Dr. Stec: We recommend a comprehensive dilated eye exam with an eyecare specialist before preschool. If there is a family history of eye problems or an abnormal vision screening, the child should be seen sooner.
The dilating eye drops are a particularly important aspect of a pediatric eye exam.
Dilation allows us to see the health of the structures in the back of the eye. It also relaxes the focusing system, so that we can use lights and lenses to determine the glasses prescription. Without dilation, children’s focusing system fluctuates, making it impossible to determine an accurate prescription. Our teams are trained in to work with children to make the dilation experience as comfortable as possible for them.
Dr. Shaikh: Spending a lot of time on screens increase the severity of myopia. But there are ways to have screen time safely. Take frequent breaks by following the 20-20-20 rule. After every 20 minutes (of near work or screen time), look 20 feet away for 20 seconds Sitting next to a window when doing near work helps facilitate the 20-20-20 rule, and the outdoor lighting offers exposure to beneficial natural light. Another “screen hygiene” best practice is to ensure a child’s computer or tablet is about an adult arm’s length away from their face. Read other screen hygiene tips here.
Dr. Stec: Typically, we prescribe glasses or contact lenses for children.
Additionally, children with risk of progression, or an increase to their myopia in short time, can be treated with eye drops or specialty contact lenses. These options are relatively new preventive options that are safe and effective. The eye drops are a very low concentration of eye drops that are used for dilation. They are specially formulated at a compounding pharmacy and are prescribed for nightly use. The contact lenses recently received FDA approval specifically for myopia control. Both are effective ways of slowing down the progression of myopia.

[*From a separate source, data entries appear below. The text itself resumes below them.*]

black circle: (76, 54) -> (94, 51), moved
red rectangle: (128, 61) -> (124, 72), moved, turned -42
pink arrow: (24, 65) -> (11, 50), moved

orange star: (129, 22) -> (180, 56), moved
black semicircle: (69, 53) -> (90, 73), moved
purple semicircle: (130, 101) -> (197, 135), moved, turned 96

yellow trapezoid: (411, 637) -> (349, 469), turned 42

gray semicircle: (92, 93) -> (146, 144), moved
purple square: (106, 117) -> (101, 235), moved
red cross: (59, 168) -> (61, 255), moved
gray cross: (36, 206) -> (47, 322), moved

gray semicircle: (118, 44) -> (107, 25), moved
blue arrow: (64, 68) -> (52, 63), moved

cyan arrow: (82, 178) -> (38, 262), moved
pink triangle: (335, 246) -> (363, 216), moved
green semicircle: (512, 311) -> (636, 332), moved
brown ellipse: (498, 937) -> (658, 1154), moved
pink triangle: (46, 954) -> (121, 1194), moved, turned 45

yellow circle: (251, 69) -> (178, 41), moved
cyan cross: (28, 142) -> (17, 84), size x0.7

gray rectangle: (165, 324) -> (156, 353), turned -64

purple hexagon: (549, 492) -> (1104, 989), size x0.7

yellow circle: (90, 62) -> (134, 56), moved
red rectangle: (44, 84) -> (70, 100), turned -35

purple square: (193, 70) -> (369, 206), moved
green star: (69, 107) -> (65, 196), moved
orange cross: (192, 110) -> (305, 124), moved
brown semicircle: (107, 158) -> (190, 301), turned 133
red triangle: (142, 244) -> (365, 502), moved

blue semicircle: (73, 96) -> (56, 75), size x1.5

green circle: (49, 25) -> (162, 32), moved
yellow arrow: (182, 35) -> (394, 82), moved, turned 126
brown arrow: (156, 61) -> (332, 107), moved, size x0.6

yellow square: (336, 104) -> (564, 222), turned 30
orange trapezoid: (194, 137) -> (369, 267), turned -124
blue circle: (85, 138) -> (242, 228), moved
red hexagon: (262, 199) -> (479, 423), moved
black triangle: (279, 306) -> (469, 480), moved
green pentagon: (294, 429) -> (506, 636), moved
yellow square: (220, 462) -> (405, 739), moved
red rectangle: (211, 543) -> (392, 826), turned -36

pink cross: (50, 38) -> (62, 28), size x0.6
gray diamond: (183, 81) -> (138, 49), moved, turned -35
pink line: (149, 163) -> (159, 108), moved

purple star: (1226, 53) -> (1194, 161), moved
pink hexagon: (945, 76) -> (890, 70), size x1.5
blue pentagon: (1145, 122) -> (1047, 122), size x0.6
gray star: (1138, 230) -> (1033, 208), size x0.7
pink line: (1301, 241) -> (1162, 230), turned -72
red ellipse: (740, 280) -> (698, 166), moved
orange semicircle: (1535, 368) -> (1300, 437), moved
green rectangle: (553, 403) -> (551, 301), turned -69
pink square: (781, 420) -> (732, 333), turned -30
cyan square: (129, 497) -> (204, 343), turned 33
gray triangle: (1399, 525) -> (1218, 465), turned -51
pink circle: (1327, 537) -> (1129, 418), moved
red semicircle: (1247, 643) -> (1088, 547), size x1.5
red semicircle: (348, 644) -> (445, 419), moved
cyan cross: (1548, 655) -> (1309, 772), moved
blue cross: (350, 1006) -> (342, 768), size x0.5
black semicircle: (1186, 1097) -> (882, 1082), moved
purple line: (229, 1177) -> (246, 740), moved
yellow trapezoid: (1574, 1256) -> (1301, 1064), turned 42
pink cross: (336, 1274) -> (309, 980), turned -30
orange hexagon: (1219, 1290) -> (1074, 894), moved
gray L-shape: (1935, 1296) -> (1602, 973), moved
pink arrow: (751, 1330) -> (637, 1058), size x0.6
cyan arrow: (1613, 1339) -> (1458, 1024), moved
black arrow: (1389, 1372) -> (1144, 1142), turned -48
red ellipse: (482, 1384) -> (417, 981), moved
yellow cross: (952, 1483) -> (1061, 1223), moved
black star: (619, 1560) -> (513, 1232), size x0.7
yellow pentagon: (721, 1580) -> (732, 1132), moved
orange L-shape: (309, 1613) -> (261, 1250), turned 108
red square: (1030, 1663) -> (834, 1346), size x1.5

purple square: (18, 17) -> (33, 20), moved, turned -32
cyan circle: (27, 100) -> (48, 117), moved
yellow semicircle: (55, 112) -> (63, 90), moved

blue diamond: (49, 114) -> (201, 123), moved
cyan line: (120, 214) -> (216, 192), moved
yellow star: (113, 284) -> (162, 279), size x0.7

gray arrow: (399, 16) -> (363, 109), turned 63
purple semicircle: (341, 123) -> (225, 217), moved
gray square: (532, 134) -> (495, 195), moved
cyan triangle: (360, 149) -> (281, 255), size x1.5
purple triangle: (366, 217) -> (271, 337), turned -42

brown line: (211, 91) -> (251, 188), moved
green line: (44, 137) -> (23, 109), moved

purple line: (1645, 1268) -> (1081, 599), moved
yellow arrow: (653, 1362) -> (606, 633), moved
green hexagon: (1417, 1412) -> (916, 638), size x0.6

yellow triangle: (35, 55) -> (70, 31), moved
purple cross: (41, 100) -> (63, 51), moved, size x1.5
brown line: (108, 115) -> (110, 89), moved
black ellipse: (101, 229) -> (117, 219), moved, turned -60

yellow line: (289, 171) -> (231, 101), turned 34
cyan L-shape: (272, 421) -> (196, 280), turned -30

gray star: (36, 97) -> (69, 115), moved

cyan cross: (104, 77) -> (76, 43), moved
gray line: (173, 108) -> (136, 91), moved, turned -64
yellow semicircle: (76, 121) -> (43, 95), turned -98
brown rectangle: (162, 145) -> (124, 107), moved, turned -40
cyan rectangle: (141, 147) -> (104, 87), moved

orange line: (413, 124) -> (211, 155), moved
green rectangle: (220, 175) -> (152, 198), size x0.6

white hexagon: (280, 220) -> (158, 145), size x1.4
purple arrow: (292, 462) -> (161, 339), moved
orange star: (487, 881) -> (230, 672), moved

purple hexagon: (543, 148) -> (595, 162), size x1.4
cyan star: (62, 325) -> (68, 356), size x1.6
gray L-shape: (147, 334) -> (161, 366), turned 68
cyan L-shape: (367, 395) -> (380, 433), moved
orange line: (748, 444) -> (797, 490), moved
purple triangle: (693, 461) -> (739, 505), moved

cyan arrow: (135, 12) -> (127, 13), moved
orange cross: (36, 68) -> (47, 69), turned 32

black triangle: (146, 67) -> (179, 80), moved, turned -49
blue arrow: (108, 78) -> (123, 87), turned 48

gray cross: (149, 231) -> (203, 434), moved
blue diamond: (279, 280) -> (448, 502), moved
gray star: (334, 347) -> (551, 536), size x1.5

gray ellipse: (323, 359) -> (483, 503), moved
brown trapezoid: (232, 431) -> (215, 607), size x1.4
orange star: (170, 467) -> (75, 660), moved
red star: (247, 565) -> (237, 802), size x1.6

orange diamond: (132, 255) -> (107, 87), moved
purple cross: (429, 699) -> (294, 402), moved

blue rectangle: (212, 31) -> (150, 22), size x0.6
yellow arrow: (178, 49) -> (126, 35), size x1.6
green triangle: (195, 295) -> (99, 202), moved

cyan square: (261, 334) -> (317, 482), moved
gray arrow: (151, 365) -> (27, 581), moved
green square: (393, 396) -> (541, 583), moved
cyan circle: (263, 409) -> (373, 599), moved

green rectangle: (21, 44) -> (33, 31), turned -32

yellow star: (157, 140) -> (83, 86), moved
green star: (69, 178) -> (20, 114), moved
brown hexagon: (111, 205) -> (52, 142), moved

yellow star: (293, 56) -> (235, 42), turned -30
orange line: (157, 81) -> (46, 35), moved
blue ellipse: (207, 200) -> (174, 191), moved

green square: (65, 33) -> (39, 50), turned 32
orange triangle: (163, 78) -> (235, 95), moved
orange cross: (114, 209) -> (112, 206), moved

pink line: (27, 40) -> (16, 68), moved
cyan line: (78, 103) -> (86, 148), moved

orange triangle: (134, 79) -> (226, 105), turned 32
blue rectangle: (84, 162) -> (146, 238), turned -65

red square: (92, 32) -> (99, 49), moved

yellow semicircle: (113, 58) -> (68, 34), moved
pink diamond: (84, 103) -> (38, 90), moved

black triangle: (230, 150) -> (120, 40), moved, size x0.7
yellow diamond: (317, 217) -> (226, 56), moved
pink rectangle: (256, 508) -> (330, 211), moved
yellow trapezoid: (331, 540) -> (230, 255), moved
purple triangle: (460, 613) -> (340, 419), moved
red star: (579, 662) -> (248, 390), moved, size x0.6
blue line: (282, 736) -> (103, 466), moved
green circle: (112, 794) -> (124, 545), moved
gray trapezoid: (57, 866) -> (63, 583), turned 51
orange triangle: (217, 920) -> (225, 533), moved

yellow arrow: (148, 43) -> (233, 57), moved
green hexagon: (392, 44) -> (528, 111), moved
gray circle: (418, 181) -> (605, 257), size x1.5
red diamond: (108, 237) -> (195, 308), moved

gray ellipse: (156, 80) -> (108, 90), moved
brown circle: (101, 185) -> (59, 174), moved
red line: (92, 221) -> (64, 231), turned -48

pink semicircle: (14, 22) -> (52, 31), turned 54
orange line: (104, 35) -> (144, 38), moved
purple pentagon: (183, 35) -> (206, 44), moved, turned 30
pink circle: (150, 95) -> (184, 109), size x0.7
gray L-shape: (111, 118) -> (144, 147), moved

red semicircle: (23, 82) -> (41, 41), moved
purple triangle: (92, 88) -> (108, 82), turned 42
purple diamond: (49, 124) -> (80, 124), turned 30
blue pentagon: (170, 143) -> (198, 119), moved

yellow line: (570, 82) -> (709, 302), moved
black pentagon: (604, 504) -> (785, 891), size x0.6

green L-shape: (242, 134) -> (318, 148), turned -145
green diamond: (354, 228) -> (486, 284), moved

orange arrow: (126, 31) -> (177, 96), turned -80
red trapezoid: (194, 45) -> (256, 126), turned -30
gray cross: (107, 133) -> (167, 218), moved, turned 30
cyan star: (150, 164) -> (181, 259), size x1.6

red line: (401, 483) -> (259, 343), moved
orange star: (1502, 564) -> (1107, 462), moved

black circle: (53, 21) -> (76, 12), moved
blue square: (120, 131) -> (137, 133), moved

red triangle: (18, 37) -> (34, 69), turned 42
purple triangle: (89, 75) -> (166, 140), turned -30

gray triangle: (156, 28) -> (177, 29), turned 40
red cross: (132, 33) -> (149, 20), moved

Dr. Shaikh: Lurie Children’s takes a comprehensive approach to your child’s health. We work with specialists across divisions. Even within our Division of Ophthalmology, we have ophthalmologists and retinal specialists that help us minimize the risk of complications that can be associated with high myopia. They are trained in pediatric care and we work together under one roof to provide the best possible treatment tailored to each child.
Dr. Stec: There is a real advantage to seeing an eye doctor who has training to work with children. The approach to doing an eye exam with adults versus children is very different. We also work with special populations who may not be able to get care other places. We offer a team approach along with the latest treatments — and we are super friendly!